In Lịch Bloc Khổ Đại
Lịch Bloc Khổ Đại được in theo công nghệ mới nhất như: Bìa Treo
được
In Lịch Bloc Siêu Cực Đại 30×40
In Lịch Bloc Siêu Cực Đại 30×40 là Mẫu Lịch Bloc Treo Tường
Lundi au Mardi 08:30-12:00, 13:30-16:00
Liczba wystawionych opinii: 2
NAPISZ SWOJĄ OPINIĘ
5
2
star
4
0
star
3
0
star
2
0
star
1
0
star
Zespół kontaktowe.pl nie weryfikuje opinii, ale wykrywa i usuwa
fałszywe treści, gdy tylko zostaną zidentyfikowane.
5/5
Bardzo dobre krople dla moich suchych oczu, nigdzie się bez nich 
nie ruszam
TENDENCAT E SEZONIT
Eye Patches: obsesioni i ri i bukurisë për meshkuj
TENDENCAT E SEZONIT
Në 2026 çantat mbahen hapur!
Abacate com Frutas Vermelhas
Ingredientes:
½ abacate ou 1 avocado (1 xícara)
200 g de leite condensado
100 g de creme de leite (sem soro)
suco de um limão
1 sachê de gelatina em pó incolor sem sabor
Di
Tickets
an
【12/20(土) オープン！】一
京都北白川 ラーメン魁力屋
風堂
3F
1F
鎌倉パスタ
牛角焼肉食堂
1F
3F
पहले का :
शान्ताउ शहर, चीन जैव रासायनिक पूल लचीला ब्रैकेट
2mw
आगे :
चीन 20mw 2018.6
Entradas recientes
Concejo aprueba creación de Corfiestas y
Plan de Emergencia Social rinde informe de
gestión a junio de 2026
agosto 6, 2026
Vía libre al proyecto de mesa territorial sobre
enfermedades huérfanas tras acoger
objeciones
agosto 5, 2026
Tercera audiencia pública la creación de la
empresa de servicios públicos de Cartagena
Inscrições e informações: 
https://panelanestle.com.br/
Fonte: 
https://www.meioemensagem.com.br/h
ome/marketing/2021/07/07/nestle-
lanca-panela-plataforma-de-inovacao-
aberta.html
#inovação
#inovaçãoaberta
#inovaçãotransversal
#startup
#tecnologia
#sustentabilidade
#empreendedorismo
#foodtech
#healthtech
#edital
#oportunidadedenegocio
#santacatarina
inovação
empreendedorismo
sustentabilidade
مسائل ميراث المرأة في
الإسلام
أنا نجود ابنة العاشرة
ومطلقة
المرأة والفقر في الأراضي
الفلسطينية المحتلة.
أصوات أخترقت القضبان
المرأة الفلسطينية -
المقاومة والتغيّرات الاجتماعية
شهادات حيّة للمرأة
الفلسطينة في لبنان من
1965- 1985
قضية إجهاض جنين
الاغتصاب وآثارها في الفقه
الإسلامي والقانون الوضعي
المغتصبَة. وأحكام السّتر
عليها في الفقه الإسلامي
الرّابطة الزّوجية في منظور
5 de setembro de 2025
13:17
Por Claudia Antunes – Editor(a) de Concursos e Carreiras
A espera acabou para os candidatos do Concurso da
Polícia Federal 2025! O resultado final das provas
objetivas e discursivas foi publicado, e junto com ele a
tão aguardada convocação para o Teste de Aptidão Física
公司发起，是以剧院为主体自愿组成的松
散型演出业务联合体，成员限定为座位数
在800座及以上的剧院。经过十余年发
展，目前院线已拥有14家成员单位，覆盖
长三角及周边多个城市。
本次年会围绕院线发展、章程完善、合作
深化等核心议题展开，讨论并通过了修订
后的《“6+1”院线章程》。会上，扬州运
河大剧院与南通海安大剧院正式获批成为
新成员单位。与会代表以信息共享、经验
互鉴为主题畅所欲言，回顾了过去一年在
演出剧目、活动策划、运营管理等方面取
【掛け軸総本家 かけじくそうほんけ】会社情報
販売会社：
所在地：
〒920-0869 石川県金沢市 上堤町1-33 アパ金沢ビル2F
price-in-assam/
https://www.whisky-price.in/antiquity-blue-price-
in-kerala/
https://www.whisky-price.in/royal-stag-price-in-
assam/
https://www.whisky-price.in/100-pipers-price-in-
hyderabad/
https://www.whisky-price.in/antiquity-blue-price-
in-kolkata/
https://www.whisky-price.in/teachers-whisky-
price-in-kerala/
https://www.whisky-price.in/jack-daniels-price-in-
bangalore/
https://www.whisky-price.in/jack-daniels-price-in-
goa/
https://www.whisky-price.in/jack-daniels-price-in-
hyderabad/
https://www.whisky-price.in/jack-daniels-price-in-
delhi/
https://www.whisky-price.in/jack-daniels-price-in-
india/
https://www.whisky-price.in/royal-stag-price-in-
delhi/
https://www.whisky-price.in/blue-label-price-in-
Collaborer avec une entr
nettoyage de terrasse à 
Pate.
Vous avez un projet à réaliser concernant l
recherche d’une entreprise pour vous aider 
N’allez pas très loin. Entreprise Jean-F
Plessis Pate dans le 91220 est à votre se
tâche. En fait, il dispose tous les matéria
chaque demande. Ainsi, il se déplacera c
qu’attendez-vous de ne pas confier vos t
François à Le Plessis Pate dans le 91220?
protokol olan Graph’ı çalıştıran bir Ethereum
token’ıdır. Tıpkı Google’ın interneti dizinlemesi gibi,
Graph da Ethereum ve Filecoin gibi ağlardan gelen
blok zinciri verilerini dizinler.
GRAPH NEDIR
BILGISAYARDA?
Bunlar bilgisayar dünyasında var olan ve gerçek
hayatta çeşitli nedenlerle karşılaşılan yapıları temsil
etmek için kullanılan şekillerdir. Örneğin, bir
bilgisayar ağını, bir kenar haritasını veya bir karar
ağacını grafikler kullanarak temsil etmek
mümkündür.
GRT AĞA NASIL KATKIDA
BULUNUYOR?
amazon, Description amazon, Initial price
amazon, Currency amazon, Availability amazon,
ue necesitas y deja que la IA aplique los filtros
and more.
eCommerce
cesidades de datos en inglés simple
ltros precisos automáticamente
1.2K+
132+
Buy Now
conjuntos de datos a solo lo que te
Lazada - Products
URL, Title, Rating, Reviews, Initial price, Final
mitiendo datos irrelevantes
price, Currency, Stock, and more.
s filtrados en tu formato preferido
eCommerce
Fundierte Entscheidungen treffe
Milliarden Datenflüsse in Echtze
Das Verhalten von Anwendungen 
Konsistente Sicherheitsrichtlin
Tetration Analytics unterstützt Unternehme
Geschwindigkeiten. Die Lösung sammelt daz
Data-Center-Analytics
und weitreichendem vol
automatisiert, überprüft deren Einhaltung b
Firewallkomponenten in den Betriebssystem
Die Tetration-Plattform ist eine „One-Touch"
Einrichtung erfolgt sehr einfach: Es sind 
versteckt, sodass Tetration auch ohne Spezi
::::::::
From the entries above, print the lines beginning at the one with "مسائل ميراث المرأة في" and stopping after the one with "tão aguardada convocação", exactly as written and with nothing else.

## [ANSWER FOR THIS EXERCISE]
مسائل ميراث المرأة في
الإسلام
أنا نجود ابنة العاشرة
ومطلقة
المرأة والفقر في الأراضي
الفلسطينية المحتلة.
أصوات أخترقت القضبان
المرأة الفلسطينية -
المقاومة والتغيّرات الاجتماعية
شهادات حيّة للمرأة
الفلسطينة في لبنان من
1965- 1985
قضية إجهاض جنين
الاغتصاب وآثارها في الفقه
الإسلامي والقانون الوضعي
المغتصبَة. وأحكام السّتر
عليها في الفقه الإسلامي
الرّابطة الزّوجية في منظور
5 de setembro de 2025
13:17
Por Claudia Antunes – Editor(a) de Concursos e Carreiras
A espera acabou para os candidatos do Concurso da
Polícia Federal 2025! O resultado final das provas
objetivas e discursivas foi publicado, e junto com ele a
tão aguardada convocação para o Teste de Aptidão Física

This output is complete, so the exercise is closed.